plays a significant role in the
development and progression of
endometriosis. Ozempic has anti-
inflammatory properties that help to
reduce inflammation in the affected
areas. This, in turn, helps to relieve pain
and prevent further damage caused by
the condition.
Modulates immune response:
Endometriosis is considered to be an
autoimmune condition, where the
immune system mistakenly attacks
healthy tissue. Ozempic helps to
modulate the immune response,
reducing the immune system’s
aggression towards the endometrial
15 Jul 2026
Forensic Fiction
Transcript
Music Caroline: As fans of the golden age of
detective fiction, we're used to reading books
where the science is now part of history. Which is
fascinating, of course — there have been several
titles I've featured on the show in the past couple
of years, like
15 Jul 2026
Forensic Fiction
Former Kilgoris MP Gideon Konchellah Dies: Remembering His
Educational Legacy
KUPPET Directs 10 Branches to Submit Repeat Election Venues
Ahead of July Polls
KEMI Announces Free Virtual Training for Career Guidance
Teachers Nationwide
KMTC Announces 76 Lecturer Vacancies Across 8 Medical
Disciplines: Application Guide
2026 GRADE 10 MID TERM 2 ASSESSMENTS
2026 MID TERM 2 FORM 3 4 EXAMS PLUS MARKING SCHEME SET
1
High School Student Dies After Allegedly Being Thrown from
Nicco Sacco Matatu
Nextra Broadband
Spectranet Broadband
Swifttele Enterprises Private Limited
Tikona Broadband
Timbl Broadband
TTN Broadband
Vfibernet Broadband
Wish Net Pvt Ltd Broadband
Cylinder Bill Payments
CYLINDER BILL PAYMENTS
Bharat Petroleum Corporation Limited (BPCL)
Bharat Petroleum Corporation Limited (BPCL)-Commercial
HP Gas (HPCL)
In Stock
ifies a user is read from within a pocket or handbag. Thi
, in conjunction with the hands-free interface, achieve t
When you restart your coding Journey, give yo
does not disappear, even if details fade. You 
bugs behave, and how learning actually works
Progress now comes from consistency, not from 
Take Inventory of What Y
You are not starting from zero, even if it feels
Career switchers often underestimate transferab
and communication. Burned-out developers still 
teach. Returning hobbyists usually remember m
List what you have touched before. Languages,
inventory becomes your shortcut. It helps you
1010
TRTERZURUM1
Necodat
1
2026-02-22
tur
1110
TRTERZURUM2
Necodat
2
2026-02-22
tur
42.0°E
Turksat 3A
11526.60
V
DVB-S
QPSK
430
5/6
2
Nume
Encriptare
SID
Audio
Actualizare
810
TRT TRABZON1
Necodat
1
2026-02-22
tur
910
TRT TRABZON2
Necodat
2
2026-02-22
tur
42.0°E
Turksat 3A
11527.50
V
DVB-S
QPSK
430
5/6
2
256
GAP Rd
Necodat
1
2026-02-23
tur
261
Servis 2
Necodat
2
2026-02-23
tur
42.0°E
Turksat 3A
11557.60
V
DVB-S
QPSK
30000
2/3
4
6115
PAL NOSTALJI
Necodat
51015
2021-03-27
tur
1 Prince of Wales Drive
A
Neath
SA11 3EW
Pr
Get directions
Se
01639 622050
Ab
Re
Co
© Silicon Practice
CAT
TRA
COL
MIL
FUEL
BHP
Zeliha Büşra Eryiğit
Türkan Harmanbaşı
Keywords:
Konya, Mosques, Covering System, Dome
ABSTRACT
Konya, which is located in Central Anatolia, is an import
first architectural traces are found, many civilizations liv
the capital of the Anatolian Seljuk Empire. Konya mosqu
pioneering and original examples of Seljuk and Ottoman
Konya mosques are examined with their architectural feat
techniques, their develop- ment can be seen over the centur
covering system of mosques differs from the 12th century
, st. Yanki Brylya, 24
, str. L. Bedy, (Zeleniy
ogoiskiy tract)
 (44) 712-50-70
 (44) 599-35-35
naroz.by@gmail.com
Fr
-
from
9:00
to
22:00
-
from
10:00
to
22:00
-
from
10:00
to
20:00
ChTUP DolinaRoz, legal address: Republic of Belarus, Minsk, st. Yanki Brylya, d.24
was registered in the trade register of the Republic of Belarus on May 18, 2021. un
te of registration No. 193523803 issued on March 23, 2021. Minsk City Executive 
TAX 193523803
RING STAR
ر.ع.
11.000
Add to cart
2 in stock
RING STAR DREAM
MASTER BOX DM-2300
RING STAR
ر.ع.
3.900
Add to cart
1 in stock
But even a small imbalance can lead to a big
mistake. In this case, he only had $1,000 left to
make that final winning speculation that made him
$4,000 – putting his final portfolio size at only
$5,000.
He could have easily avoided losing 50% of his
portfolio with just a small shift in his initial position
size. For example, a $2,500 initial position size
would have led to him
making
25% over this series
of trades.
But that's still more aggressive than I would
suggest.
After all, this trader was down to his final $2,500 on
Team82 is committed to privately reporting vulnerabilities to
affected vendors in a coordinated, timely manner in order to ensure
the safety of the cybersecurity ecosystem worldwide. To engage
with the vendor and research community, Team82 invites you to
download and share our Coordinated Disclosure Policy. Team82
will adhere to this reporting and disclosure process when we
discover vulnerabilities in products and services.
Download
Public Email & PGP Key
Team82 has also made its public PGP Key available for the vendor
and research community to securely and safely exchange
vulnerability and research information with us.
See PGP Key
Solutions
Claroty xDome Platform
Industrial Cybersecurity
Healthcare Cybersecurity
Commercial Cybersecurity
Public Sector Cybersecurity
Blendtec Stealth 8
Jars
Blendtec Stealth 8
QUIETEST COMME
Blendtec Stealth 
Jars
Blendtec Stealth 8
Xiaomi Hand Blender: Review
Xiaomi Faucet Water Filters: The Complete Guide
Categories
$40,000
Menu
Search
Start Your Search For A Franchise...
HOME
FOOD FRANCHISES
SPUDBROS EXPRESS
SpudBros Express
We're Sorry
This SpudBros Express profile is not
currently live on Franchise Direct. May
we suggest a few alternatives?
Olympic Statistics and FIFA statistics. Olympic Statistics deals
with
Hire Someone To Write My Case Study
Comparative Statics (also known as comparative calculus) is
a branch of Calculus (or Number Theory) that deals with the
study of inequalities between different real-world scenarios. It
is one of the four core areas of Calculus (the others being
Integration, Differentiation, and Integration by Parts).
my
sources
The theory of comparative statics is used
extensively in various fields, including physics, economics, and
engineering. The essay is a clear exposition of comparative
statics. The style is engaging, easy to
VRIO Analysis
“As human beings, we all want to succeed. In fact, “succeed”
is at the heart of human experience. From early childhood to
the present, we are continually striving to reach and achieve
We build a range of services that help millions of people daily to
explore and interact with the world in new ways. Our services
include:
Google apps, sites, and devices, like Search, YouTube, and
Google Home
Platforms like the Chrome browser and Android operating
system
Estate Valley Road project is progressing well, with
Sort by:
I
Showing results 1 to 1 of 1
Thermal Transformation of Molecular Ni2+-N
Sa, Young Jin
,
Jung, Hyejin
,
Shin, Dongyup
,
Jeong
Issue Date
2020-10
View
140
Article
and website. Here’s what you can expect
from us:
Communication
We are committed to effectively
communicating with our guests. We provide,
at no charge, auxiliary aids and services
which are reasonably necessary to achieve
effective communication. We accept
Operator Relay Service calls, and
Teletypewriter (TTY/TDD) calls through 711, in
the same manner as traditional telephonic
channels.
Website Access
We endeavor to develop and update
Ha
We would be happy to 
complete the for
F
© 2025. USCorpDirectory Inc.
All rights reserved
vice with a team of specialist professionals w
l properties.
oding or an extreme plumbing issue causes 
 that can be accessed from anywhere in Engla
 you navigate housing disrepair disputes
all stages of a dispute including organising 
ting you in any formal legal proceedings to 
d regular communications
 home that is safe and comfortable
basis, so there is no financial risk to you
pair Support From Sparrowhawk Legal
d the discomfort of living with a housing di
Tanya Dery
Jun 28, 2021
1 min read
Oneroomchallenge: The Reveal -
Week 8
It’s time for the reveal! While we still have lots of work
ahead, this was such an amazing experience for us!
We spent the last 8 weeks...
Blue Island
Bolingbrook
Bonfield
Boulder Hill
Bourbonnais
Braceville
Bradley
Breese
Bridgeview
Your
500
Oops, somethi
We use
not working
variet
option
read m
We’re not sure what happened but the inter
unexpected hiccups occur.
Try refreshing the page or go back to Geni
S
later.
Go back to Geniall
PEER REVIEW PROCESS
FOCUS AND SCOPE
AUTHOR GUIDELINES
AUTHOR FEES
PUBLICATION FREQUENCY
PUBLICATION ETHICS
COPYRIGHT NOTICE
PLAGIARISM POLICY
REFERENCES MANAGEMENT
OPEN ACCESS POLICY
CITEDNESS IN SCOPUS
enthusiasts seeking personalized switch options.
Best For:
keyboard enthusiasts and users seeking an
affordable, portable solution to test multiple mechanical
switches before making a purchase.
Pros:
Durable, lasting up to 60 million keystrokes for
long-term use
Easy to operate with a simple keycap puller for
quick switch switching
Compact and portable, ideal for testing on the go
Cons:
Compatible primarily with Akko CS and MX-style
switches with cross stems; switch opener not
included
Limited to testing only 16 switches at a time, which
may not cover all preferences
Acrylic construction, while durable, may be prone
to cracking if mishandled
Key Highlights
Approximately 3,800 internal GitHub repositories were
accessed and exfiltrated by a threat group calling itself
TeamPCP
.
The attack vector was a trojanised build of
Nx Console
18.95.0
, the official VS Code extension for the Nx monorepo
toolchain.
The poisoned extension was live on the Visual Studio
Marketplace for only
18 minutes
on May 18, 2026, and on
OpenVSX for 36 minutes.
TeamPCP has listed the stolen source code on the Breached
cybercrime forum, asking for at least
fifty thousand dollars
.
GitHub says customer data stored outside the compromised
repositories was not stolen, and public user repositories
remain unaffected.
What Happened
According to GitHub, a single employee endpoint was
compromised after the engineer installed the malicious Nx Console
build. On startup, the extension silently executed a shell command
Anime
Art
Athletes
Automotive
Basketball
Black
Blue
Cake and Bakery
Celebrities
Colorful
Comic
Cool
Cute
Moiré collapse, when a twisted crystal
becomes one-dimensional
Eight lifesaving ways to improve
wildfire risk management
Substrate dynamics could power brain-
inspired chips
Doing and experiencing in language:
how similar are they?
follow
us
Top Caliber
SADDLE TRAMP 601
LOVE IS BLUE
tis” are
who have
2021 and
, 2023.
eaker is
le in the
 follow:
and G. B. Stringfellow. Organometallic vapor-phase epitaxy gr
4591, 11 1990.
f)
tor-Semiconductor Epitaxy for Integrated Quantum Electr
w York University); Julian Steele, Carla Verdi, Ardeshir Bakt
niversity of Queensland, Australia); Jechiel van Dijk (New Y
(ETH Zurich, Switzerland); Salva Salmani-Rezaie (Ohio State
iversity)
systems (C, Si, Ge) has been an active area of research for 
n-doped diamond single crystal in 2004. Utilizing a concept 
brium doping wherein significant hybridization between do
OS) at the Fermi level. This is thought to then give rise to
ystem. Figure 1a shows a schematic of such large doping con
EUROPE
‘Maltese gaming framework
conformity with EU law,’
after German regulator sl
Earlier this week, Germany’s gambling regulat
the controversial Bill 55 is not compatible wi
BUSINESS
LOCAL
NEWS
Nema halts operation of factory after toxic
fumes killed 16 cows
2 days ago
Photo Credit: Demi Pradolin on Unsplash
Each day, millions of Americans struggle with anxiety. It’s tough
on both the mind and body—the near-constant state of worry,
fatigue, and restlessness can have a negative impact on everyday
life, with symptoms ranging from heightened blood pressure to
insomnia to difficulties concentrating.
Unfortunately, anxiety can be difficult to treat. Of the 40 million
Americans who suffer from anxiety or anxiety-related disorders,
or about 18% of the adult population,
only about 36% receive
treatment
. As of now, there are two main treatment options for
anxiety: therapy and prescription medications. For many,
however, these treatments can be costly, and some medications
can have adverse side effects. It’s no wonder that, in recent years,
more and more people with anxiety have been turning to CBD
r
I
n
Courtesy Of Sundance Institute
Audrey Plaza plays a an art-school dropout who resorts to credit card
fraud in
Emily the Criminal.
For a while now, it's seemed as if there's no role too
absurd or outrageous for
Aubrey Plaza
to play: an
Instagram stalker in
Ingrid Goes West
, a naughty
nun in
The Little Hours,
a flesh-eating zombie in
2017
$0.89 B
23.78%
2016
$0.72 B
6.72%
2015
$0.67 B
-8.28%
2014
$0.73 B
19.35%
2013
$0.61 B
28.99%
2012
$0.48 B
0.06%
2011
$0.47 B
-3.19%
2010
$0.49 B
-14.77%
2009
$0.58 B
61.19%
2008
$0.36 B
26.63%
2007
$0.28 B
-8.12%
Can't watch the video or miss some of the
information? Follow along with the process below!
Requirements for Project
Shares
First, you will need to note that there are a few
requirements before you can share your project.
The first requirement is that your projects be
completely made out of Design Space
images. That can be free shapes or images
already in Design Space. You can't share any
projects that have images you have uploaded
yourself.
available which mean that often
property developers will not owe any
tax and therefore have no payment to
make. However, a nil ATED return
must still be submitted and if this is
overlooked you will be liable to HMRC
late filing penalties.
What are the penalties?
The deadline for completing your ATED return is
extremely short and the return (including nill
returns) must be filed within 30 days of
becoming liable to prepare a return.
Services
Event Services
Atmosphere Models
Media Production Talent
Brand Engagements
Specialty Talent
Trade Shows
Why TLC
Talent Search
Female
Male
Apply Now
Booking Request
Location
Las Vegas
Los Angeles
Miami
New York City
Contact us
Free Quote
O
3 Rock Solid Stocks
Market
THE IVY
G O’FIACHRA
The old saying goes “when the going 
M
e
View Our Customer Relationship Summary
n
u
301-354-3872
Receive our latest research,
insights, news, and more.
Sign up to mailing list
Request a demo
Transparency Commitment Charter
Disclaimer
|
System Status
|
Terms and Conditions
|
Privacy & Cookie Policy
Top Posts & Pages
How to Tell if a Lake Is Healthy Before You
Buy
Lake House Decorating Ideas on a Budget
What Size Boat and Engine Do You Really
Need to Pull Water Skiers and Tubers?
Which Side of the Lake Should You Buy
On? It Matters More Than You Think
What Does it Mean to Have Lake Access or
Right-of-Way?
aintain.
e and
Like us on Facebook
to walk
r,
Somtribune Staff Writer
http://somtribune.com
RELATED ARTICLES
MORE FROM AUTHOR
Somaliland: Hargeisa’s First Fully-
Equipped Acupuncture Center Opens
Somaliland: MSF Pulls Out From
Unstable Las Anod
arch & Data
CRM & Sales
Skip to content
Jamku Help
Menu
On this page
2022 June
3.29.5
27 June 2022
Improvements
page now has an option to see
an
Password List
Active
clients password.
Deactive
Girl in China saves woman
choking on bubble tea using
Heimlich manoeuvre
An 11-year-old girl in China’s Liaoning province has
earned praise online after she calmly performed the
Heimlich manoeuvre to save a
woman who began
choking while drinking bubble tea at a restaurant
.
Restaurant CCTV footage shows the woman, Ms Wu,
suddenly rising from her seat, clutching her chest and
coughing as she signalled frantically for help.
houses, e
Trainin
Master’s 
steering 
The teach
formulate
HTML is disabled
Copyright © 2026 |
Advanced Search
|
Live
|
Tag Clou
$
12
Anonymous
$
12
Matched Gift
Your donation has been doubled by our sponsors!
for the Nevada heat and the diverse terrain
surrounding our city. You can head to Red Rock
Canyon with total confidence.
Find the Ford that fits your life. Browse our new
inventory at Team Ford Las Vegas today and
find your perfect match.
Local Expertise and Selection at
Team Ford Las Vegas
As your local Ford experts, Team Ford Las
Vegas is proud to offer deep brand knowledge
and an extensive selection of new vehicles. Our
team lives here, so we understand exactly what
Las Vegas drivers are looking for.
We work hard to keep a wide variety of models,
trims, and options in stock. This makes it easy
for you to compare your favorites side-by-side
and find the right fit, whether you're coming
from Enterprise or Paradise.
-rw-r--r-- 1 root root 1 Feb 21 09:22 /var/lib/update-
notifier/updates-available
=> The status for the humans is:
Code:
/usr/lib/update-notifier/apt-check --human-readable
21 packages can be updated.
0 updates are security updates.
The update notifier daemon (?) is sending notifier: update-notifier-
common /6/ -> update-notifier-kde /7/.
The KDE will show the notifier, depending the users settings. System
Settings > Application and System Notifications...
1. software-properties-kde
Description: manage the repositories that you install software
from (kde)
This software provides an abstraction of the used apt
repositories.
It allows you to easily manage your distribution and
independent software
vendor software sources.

┄┄┄┄┄┄

Filter the entries above and copy only the lines that hold "areas".

areas. This, in turn, helps to relieve pain
is one of the four core areas of Calculus (the others being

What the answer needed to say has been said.